Task
When you reach the line containing "BIM対応ソフトの3DCAD基本研修講座もやってます" in the records below, set it down exactly, together with every later line through the end, but not the pictures.

Input
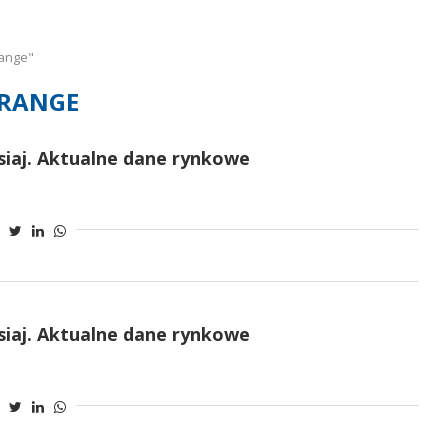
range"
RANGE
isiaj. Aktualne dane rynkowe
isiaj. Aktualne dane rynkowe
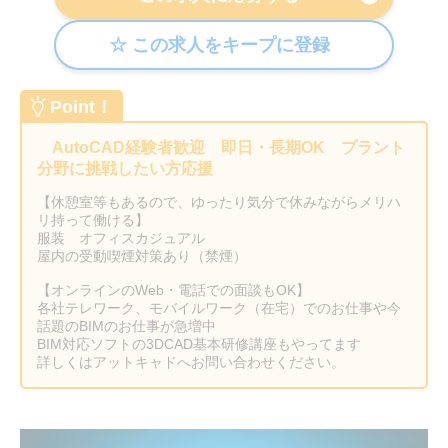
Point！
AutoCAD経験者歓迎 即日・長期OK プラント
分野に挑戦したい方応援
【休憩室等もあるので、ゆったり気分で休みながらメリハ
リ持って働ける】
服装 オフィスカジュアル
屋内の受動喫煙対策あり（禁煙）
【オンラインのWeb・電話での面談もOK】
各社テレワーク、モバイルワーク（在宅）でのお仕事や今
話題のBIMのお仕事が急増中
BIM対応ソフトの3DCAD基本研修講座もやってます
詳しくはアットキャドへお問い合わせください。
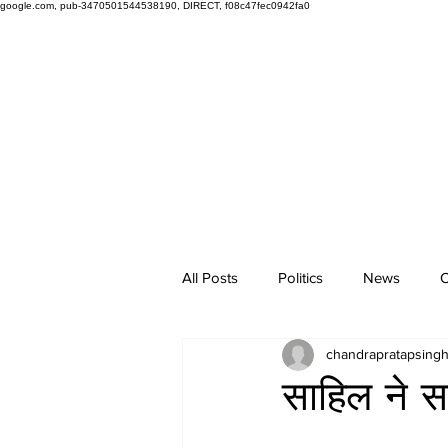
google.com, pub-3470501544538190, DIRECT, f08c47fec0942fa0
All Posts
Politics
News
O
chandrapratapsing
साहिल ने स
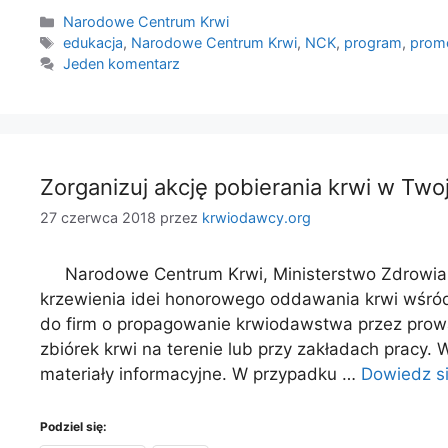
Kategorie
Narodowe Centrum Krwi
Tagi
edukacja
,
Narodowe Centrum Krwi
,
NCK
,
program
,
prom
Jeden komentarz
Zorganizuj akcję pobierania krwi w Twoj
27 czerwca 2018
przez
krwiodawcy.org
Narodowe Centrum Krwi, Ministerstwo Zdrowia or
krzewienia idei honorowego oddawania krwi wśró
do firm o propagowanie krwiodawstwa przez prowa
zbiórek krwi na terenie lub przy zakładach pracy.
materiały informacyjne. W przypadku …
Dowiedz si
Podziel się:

Solution for this task
BIM対応ソフトの3DCAD基本研修講座もやってます
詳しくはアットキャドへお問い合わせください。
google.com, pub-3470501544538190, DIRECT, f08c47fec0942fa0
All Posts
Politics
News
O
chandrapratapsing
साहिल ने स
Kategorie
Narodowe Centrum Krwi
Tagi
edukacja
,
Narodowe Centrum Krwi
,
NCK
,
program
,
prom
Jeden komentarz
Zorganizuj akcję pobierania krwi w Twoj
27 czerwca 2018
przez
krwiodawcy.org
Narodowe Centrum Krwi, Ministerstwo Zdrowia or
krzewienia idei honorowego oddawania krwi wśró
do firm o propagowanie krwiodawstwa przez prowa
zbiórek krwi na terenie lub przy zakładach pracy.
materiały informacyjne. W przypadku …
Dowiedz si
Podziel się:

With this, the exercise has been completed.